Roles
Available in Nexus Repository OSS and Nexus Repository Pro
Roles aggregate privileges into a related context and can, in turn, be grouped to create more complex roles.
The repository manager ships with a predefined admin as well as an anonymous role. These can be inspected in the Roles feature view accessible via the Roles item in the Security section of the Administration main menu. A simple example is shown in Figure: “Viewing the List of Defined Roles”. The list displays the Name and Description of the role as well as the Source, which displays whether the role is internal (Nexus) or a mapping to an external source like LDAP. In order to access these functions, a user must have nx-roles or nx-all privileges.
To create a new role, click on the Create role button, select Nexus Role and fill out the Role creation feature view.
About security
To use functions of creating, editing and deleting roles, a user without the nx-all privilege also will need nx-privilege-read. This is because the roles page lists privileges on it.
When creating a new role, you will need to supply a Role ID and a Name and optionally a Description. Roles are comprised of other roles and individual privileges. To assign a role or privilege to a role, drag and drop the desired privileges from the Available list to the Given list under the Privileges header. You can use the Filter input to narrow down the list of displayed privileges and the arrow buttons to add or remove privileges.
The same functionality is available under the Roles header to select among the Available roles and add them to the list of Contained roles.
Finally press the Create Role button to get the role created.
An existing role can be inspected and edited by clicking on the row in the list. This role-specific view allows you to delete the role with the Delete role button. The built-in roles are managed by the repository manager and cannot be edited or deleted. The Settings section displays the same section as the creation view..
Mapping External Groups to Nexus Roles
In addition to creating an internal role, the Create role button allows you to create an External role mapping to an external authorization system configured in the repository manager such as LDAP. This is something you would do, if you want to grant every member of an externally managed group (such as an LDAP group) a number of privileges and roles in the repository manager.

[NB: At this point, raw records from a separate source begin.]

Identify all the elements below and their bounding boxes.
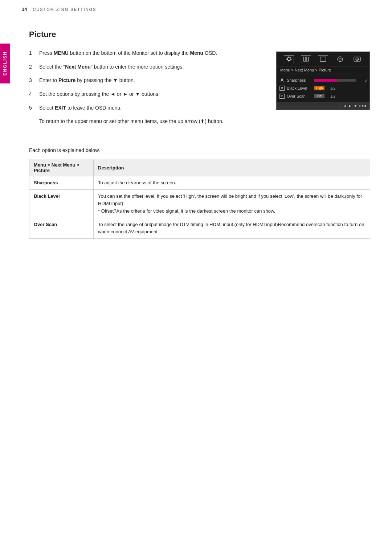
options-table: Menu > Next Menu > Picture Description S… <box>29 159 370 239</box>
step-list: 1 Press MENU button on the bottom of the… <box>29 49 261 112</box>
sharpness-value: 5 <box>358 78 367 82</box>
step-text: Set the options by pressing the ◄ or ► o… <box>39 90 160 98</box>
table-row: Sharpness To adjust the clearness of the… <box>29 176 370 190</box>
step-text: Select the "Next Menu" button to enter t… <box>39 63 184 71</box>
blacklevel-value: 1/2 <box>327 86 335 90</box>
osd-row-overscan: C Over Scan Off 1/2 <box>277 92 369 100</box>
step-4: 4 Set the options by pressing the ◄ or ►… <box>29 90 261 98</box>
sharpness-label: Sharpness <box>287 78 312 82</box>
step-2: 2 Select the "Next Menu" button to enter… <box>29 63 261 71</box>
overscan-label: Over Scan <box>287 94 312 98</box>
overscan-value: 1/2 <box>327 94 335 98</box>
language-label: ENGLISH <box>3 51 8 75</box>
step-text: Enter to Picture by pressing the ▼ butto… <box>39 77 135 85</box>
picture-icon <box>352 55 362 63</box>
instructions-panel: Picture 1 Press MENU button on the botto… <box>29 30 261 126</box>
desc-blacklevel: You can set the offset level. If you sel… <box>94 190 370 218</box>
desc-overscan: To select the range of output image for … <box>94 218 370 238</box>
sharpness-bar <box>314 79 356 82</box>
page-title: Picture <box>29 30 261 39</box>
svg-point-12 <box>339 58 341 60</box>
svg-point-0 <box>287 58 290 61</box>
table-row: Black Level You can set the offset level… <box>29 190 370 218</box>
color-icon <box>301 55 311 63</box>
step-number: 3 <box>29 77 35 85</box>
osd-rows: A Sharpness 5 B Black Level High 1/2 C <box>277 74 369 102</box>
up-button: ↑ <box>339 104 341 108</box>
main-content: Picture 1 Press MENU button on the botto… <box>0 15 392 140</box>
table-section: Each option is explained below. Menu > N… <box>0 140 392 253</box>
osd-breadcrumb: Menu > Next Menu > Picture <box>277 66 369 74</box>
osd-icon-row <box>277 52 369 66</box>
col-description-header: Description <box>94 159 370 176</box>
svg-line-8 <box>287 61 287 61</box>
step-number: 2 <box>29 63 35 71</box>
svg-point-15 <box>357 59 358 60</box>
blacklevel-bar-text: High <box>314 86 324 90</box>
desc-sharpness: To adjust the clearness of the screen. <box>94 176 370 190</box>
feature-sharpness: Sharpness <box>29 176 94 190</box>
settings-icon <box>335 55 345 63</box>
brightness-icon <box>284 55 294 63</box>
step-number: 1 <box>29 49 35 57</box>
osd-row-blacklevel: B Black Level High 1/2 <box>277 84 369 92</box>
overscan-bar-text: Off <box>314 94 324 98</box>
language-tab: ENGLISH <box>0 44 10 83</box>
svg-rect-10 <box>306 57 309 61</box>
overscan-icon: C <box>279 94 285 99</box>
svg-point-13 <box>338 57 343 62</box>
each-option-note: Each option is explained below. <box>29 147 370 153</box>
col-menu-header: Menu > Next Menu > Picture <box>29 159 94 176</box>
step-1: 1 Press MENU button on the bottom of the… <box>29 49 261 57</box>
osd-screen: Menu > Next Menu > Picture A Sharpness 5… <box>276 52 370 110</box>
page-header: 14 CUSTOMIZING SETTINGS <box>0 0 392 15</box>
step-text: Select EXIT to leave the OSD menu. <box>39 104 122 112</box>
table-header-row: Menu > Next Menu > Picture Description <box>29 159 370 176</box>
step-number: 4 <box>29 90 35 98</box>
svg-line-7 <box>290 57 291 57</box>
svg-rect-11 <box>320 57 326 61</box>
osd-row-sharpness: A Sharpness 5 <box>277 76 369 84</box>
sharpness-icon: A <box>279 78 285 83</box>
svg-line-5 <box>287 57 287 57</box>
return-note: To return to the upper menu or set other… <box>39 118 261 126</box>
sharpness-bar-fill <box>314 79 337 82</box>
svg-rect-9 <box>303 57 306 61</box>
left-button: ◄ <box>343 104 346 108</box>
step-3: 3 Enter to Picture by pressing the ▼ but… <box>29 77 261 85</box>
breadcrumb-text: Menu > Next Menu > Picture <box>280 68 331 72</box>
page-number: 14 <box>22 7 27 12</box>
feature-blacklevel: Black Level <box>29 190 94 218</box>
step-5: 5 Select EXIT to leave the OSD menu. <box>29 104 261 112</box>
feature-overscan: Over Scan <box>29 218 94 238</box>
step-text: Press MENU button on the bottom of the M… <box>39 49 217 57</box>
osd-footer: ↑ ◄ ► ▼ EXIT <box>277 102 369 110</box>
exit-button: EXIT <box>359 104 367 108</box>
display-icon <box>318 55 328 63</box>
table-row: Over Scan To select the range of output … <box>29 218 370 238</box>
right-button: ► <box>348 104 352 108</box>
section-title: CUSTOMIZING SETTINGS <box>33 7 96 12</box>
blacklevel-label: Black Level <box>287 86 312 90</box>
blacklevel-icon: B <box>279 86 285 91</box>
down-button: ▼ <box>354 104 357 108</box>
osd-panel: Menu > Next Menu > Picture A Sharpness 5… <box>276 52 370 126</box>
svg-line-6 <box>290 61 291 61</box>
step-number: 5 <box>29 104 35 112</box>
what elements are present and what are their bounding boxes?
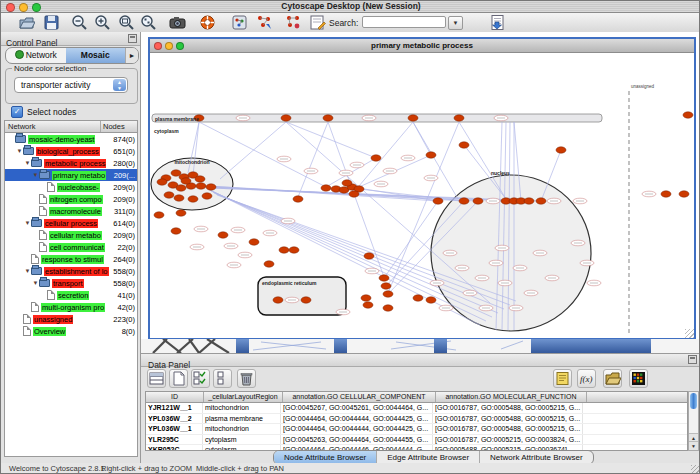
col-cellular-component[interactable]: annotation.GO CELLULAR_COMPONENT	[283, 392, 436, 402]
network-node[interactable]	[249, 239, 259, 245]
network-node[interactable]	[264, 261, 274, 267]
network-node[interactable]	[206, 184, 216, 190]
import-table-icon[interactable]	[489, 14, 506, 31]
select-attributes-icon[interactable]	[191, 369, 210, 388]
tree-row[interactable]: nucleobase-209(0)	[5, 181, 137, 193]
network-node[interactable]	[473, 198, 483, 204]
unselect-attributes-icon[interactable]	[213, 369, 232, 388]
save-session-icon[interactable]	[43, 14, 60, 31]
data-panel-float-icon[interactable]	[688, 355, 697, 364]
network-node[interactable]	[171, 228, 181, 234]
attribute-table-icon[interactable]	[147, 369, 166, 388]
attribute-matrix-icon[interactable]	[629, 369, 648, 388]
select-nodes-checkbox[interactable]: ✓	[11, 106, 23, 118]
network-node[interactable]	[379, 275, 389, 281]
network-node[interactable]	[383, 291, 393, 297]
zoom-in-icon[interactable]	[94, 14, 111, 31]
network-node[interactable]	[371, 155, 381, 161]
open-file-icon[interactable]	[18, 14, 35, 31]
new-attribute-icon[interactable]	[169, 369, 188, 388]
network-edge[interactable]	[220, 122, 286, 179]
network-node[interactable]	[218, 232, 228, 238]
annotation-icon[interactable]	[309, 14, 326, 31]
network-node[interactable]	[383, 305, 393, 311]
table-row[interactable]: YLR295Ccytoplasm[GO:0045263, GO:0044464,…	[146, 435, 687, 446]
tree-row[interactable]: secretion41(0)	[5, 289, 137, 301]
zoom-fit-icon[interactable]	[118, 14, 135, 31]
network-node[interactable]	[364, 253, 374, 259]
table-row[interactable]: YPL036W__2plasma membrane[GO:0044464, GO…	[146, 414, 687, 425]
network-node[interactable]	[679, 191, 689, 197]
network-node[interactable]	[164, 192, 174, 198]
network-node[interactable]	[381, 283, 391, 289]
search-dropdown-button[interactable]: ▼	[448, 16, 463, 30]
tree-row[interactable]: cell communicat22(0)	[5, 241, 137, 253]
tree-row[interactable]: ▼biological_process651(0)	[5, 145, 137, 157]
layout-red-icon[interactable]	[285, 14, 302, 31]
tab-network[interactable]: Network	[6, 48, 66, 63]
expander-icon[interactable]: ▼	[24, 268, 31, 274]
network-node[interactable]	[202, 193, 212, 199]
network-node[interactable]	[661, 191, 671, 197]
col-molecular-function[interactable]: annotation.GO MOLECULAR_FUNCTION	[436, 392, 587, 402]
network-node[interactable]	[188, 196, 198, 202]
tree-row[interactable]: cellular metabo209(0)	[5, 229, 137, 241]
network-node[interactable]	[342, 180, 352, 186]
network-node[interactable]	[196, 183, 206, 189]
network-node[interactable]	[459, 198, 469, 204]
network-node[interactable]	[683, 112, 693, 118]
network-canvas[interactable]: plasma membrane cytoplasm mitochondrion …	[150, 53, 694, 338]
expander-icon[interactable]: ▼	[32, 280, 39, 286]
network-node[interactable]	[301, 297, 311, 303]
control-panel-float-icon[interactable]	[128, 34, 137, 43]
network-edge[interactable]	[359, 122, 413, 186]
network-node[interactable]	[413, 295, 423, 301]
frame-resize-grip[interactable]	[685, 329, 694, 338]
tabs-overflow-arrow[interactable]: ►	[125, 48, 138, 63]
network-node[interactable]	[176, 210, 186, 216]
tree-row[interactable]: ▼transport558(0)	[5, 277, 137, 289]
network-node[interactable]	[154, 212, 164, 218]
tree-row[interactable]: ▼cellular process614(0)	[5, 217, 137, 229]
zoom-selected-icon[interactable]	[140, 14, 157, 31]
network-node[interactable]	[459, 142, 469, 148]
import-attributes-icon[interactable]	[603, 369, 622, 388]
tree-row[interactable]: Overview8(0)	[5, 325, 137, 337]
network-node[interactable]	[321, 185, 331, 191]
network-node[interactable]	[363, 302, 373, 308]
search-input[interactable]	[362, 16, 446, 28]
network-node[interactable]	[361, 295, 371, 301]
network-edge[interactable]	[328, 122, 384, 277]
tree-row[interactable]: mosaic-demo-yeast874(0)	[5, 133, 137, 145]
network-node[interactable]	[293, 196, 303, 202]
network-node[interactable]	[174, 195, 184, 201]
expander-icon[interactable]: ▼	[32, 172, 39, 178]
table-row[interactable]: YJR121W__1mitochondrion[GO:0045267, GO:0…	[146, 403, 687, 414]
tree-row[interactable]: response to stimul264(0)	[5, 253, 137, 265]
delete-attribute-icon[interactable]	[237, 369, 256, 388]
tree-row[interactable]: nitrogen compo209(0)	[5, 193, 137, 205]
network-frame-titlebar[interactable]: primary metabolic process	[150, 39, 694, 53]
tree-row[interactable]: ▼establishment of lo558(0)	[5, 265, 137, 277]
network-node[interactable]	[181, 178, 191, 184]
tree-row[interactable]: ▼primary metabo209(...	[5, 169, 137, 181]
tree-row[interactable]: multi-organism pro42(0)	[5, 301, 137, 313]
network-node[interactable]	[195, 176, 205, 182]
col-id[interactable]: ID	[146, 392, 204, 402]
layout-blue-icon[interactable]	[256, 14, 273, 31]
snapshot-icon[interactable]	[169, 14, 186, 31]
help-icon[interactable]	[199, 14, 216, 31]
expander-icon[interactable]: ▼	[16, 148, 23, 154]
network-edge[interactable]	[286, 122, 376, 158]
network-node[interactable]	[349, 191, 359, 197]
table-row[interactable]: YPL036W__1mitochondrion[GO:0044464, GO:0…	[146, 424, 687, 435]
network-node[interactable]	[556, 147, 566, 153]
annotation-notes-icon[interactable]	[553, 369, 572, 388]
network-node[interactable]	[176, 185, 186, 191]
network-node[interactable]	[426, 297, 436, 303]
network-node[interactable]	[426, 152, 436, 158]
network-node[interactable]	[273, 297, 283, 303]
network-node[interactable]	[323, 115, 333, 121]
network-node[interactable]	[289, 247, 299, 253]
network-node[interactable]	[454, 115, 464, 121]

For example, assume that you have a group in LDAP named scm
and you want to make sure that everyone in the scm
group has administrative privileges.
Select External Role Mapping and LDAP to see a list of roles managed by that external realm in a dialog. Pick the desired scm group and confirm by pressing Create mapping.
For faster access or if you cannot see your group name, you can also type in a portion or the whole name of the group and it will limit the dropdown to the selected text.
Once the external role has been selected, creates a linked role. You can then assign other roles and privileges to this new externally mapped role like you would do for any other role.
Any user that is part of the scm group in LDAP, receives all the privileges defined in the created role allowing you to adapt your generic role in LDAP to the repository manager-specific use cases you want these users to be allowed to perform.